Canadian ice hockey player (born 2006)

Bryce Pickford (born April 2, 2006) is a Canadian ice hockey player who is a defenceman for the Laval Rocket of the American Hockey League (AHL). He was drafted in the third round, eighty-first overall by the Montreal Canadiens in the 2025 NHL entry draft.

== Early and personal life ==
Pickford was born in Chauvin, Alberta to parents Angela and Jim Pickford. Prior to living in Chauvin, his family lived in Leduc, where Pickford's mother worked as a nurse and his father owned a gym. Pickford grew up on his family's farm, where they house pigs, sheep, cows, goats and turkeys. Pickford and his four siblings are homeschooled. His brothers, Austin, Kane, and Reily all play hockey across various leagues.

== Playing career ==
=== Minor ===
Pickford spent two years not playing hockey as a teenager, opting to train full-time with his father and work on the family's farm instead. When asked about his time away from hockey, Pickford said: “All I did was wake up, chores, farm work, work out for four hours, eat, then more chores and go to the rink in Chauvin all day and night. That’s just the way we grew up. Working comes first. The two years I took off was a mental grind. I really didn’t see anybody. I just had long hair, and I didn’t want to go into town; I just wanted to get my work done.”

Pickford's father Jim was introduced to skills coach Adam Huxley while waiting in a rink lobby. Jim stopped him to ask if his kids would be able to skate with him. Huxley agreed, and quickly decided that Pickford was a AAA quality player. After his return to hockey, he played one season of AA before attempting to move onto AAA the next year. Despite making a AAA team, Pickford decided that the commute to Lloydminster was too far and that the team wasn't a good fit. He instead played U18 AA with the Wainwright Wainalta Polar Kings of the Alberta Elite Hockey League (AEHL) for the 2021-22 season, recording 53 points in 30 regular season games. Pickford continued his scoring streak into the playoffs, gaining another 16 points in eight post-season games. Pickford played an additional five games with the Wainwright Bisons of the North Eastern Alberta Junior B Hockey League (NEAJBHL) who were coached by Huxley at the time. Huxley stated that he would have taken Pickford onto the team for the whole season, but that he wouldn’t have been approved for exceptional status.

=== Junior ===
The night before the Western Hockey League (WHL) draft, Adam Huxley invited teams he had WHL contacts with to watch Pickford play a game with the Bisons. Pickford scored twice during the game, with teams lining up to talk to him and Huxley after it had commenced. Twenty-four hours later, on December 9th, 2021, Pickford was drafted 38th overall in the second round of the 2021 WHL Prospects Draft by the Seattle Thunderbirds. He signed a WHL Standard Player Agreement with the Thunderbirds on January 13, 2021.

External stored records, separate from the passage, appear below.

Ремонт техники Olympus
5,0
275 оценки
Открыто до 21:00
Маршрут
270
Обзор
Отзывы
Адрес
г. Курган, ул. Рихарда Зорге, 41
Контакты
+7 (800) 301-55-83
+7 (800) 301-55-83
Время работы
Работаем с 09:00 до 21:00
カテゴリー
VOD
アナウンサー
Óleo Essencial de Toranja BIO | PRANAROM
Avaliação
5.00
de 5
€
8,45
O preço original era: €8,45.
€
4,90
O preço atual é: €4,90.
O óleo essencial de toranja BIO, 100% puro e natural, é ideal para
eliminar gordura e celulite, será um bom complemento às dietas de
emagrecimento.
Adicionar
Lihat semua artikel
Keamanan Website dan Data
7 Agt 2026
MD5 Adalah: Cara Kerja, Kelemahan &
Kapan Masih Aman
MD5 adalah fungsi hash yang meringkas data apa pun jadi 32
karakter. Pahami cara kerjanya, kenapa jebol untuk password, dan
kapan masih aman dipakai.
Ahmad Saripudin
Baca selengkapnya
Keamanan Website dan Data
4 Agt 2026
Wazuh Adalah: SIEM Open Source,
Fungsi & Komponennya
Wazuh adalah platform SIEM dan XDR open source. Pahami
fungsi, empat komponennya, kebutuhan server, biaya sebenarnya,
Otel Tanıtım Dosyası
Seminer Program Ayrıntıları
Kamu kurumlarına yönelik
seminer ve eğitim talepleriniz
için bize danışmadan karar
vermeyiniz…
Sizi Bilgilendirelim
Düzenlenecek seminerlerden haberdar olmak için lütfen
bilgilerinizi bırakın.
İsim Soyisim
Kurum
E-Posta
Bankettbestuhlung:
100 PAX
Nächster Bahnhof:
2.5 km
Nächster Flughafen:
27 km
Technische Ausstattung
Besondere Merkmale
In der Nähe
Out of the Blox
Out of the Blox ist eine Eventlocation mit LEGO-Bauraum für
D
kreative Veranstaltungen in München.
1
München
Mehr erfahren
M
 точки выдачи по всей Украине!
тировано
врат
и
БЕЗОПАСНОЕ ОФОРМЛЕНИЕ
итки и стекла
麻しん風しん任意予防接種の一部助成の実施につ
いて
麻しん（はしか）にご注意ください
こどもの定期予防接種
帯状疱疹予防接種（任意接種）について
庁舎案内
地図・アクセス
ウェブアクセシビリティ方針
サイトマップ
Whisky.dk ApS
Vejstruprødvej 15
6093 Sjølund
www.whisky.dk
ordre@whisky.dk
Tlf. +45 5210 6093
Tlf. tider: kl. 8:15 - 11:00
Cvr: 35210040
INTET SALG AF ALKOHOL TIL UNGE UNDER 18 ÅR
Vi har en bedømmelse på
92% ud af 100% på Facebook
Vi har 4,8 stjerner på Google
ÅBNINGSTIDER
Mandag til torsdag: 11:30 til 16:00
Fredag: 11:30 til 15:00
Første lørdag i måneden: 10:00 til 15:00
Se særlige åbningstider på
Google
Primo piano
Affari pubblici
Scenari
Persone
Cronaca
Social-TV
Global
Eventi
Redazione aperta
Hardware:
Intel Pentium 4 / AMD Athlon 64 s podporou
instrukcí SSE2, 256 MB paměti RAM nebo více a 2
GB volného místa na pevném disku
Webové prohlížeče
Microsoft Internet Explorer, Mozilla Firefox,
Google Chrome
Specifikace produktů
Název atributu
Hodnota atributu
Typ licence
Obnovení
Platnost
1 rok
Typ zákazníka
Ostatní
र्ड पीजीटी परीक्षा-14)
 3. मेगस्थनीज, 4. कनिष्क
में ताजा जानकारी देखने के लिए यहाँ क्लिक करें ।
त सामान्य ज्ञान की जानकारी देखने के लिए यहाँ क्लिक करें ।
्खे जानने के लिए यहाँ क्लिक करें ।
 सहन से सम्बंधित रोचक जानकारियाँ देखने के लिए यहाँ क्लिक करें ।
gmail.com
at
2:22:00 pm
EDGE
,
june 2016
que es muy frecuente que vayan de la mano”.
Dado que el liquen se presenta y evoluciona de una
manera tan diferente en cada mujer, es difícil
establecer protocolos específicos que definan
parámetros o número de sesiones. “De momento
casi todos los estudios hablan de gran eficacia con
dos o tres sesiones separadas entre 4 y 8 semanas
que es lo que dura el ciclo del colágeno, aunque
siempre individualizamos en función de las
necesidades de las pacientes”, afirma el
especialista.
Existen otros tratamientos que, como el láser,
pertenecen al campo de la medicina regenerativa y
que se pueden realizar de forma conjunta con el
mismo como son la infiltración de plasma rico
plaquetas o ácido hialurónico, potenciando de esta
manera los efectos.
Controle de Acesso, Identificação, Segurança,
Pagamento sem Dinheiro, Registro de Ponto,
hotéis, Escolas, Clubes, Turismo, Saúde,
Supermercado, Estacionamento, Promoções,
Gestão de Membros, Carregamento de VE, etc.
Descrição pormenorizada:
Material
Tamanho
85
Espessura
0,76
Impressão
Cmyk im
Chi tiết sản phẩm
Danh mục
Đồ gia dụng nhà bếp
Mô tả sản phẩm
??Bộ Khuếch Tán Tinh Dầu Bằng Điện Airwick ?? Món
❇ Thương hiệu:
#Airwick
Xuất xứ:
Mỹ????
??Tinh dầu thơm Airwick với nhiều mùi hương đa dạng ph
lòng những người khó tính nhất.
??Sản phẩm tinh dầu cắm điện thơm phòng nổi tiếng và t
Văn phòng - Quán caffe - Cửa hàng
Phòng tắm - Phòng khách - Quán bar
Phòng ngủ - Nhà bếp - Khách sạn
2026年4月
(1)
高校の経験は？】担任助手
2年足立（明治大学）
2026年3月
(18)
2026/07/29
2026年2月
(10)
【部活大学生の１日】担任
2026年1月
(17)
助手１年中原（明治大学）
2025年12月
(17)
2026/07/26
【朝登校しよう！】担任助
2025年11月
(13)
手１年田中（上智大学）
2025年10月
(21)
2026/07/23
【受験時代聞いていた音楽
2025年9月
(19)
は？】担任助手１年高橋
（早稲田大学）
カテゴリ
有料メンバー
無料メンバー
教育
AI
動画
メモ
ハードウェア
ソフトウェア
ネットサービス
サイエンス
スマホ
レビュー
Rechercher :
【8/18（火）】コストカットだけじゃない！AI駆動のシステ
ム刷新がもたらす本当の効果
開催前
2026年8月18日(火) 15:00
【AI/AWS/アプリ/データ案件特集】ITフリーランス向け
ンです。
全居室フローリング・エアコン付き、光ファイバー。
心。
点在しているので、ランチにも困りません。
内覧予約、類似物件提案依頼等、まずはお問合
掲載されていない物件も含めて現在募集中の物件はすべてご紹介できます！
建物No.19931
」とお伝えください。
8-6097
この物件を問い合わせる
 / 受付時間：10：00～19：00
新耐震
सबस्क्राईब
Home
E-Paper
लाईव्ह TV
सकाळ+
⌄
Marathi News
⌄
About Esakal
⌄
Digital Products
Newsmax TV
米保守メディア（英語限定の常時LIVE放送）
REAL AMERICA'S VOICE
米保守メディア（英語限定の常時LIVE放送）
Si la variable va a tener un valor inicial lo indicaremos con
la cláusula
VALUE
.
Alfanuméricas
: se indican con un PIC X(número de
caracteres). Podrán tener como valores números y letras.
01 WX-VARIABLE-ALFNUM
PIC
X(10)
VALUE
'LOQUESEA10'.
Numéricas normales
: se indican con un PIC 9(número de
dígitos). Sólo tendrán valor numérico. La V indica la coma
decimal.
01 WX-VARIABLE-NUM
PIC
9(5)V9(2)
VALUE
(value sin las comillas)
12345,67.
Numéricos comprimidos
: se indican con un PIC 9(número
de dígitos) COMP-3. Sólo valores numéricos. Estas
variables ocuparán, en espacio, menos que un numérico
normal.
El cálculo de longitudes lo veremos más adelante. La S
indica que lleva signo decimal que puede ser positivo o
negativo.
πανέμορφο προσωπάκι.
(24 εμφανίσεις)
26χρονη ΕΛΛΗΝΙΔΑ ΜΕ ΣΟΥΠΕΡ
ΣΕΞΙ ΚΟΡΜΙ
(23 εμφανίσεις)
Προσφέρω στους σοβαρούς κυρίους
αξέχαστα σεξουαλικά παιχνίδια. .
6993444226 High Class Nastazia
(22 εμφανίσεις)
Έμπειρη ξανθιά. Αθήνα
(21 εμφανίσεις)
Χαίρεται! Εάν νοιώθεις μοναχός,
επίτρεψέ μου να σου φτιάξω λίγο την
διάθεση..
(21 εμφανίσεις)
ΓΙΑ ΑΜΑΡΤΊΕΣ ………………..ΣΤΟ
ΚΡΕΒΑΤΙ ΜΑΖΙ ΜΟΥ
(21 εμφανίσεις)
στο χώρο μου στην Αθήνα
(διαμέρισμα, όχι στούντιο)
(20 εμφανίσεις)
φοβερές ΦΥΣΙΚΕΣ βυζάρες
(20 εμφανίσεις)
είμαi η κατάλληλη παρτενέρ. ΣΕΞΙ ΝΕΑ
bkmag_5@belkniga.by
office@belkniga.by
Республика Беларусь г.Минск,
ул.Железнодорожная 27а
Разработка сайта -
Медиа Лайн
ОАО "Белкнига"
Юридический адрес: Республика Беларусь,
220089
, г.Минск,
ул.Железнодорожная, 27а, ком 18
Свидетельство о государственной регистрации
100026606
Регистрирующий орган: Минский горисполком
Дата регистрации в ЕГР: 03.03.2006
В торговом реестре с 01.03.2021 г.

Pickford was called up to play with the Thunderbirds once his season ended with the Polar Kings and Bisons, making his Major Junior hockey debut on April 9th, 2022 against the Spokane Chiefs. He netted his first career WHL goal four days later in his second game with the team. Pickford played in just two regular season games during the 2021-22 season, going on to play a further eight games in the playoffs before the Thunderbirds were defeated by the Edmonton Oil Kings after making it to the WHL Championship. Pickford played as a forward in his first ten games with the team, deciding to play defence ever since.

In the 2022-23 season, his first spent solely in the WHL, Pickford recorded five goals and 12 assists in 54 regular season games. The Thunderbirds finished the season ranked first in the Western Conference, guaranteeing them a spot in the playoffs. Pickford recorded two goals and one assist in 17 playoffs games. The Thunderbirds ultimately came out victorious, beating the Winnipeg Ice for their second Ed Chynoweth Cup in franchise history. Their post-season came to a end after being defeated by the Quebec Remparts 0-5 in the 2023 Memorial Cup final.

Appearing in 65 games during the 2023-24 season, Pickford recorded two goals and 15 assists. The Thunderbirds missed the playoffs, ending the season ranked second last in the U.S. Division and third last in the Western Conference.

Pickford was traded to the Medicine Hat Tigers on May 9th, 2024 in exchange for a third round 64th overall pick in the 2024 WHL Prospects Draft, a second round pick in the 2025 WHL Prospects Draft, a third round pick in the 2025 WHL Prospects Draft, and a conditional fifth round pick in the 2027 WHL Prospects Draft. Tigers Head Coach and General Manager Willie Desjardins spoke highly of Pickford after the trade, “Bryce set us up for success for the next two years,” he said. “We needed to add depth to our backend with moves made today and going forward, he brings plenty of experience from past playoff runs that lead to championships, Bryce is a strong defender that will help us get that competitive edge we need going forward.”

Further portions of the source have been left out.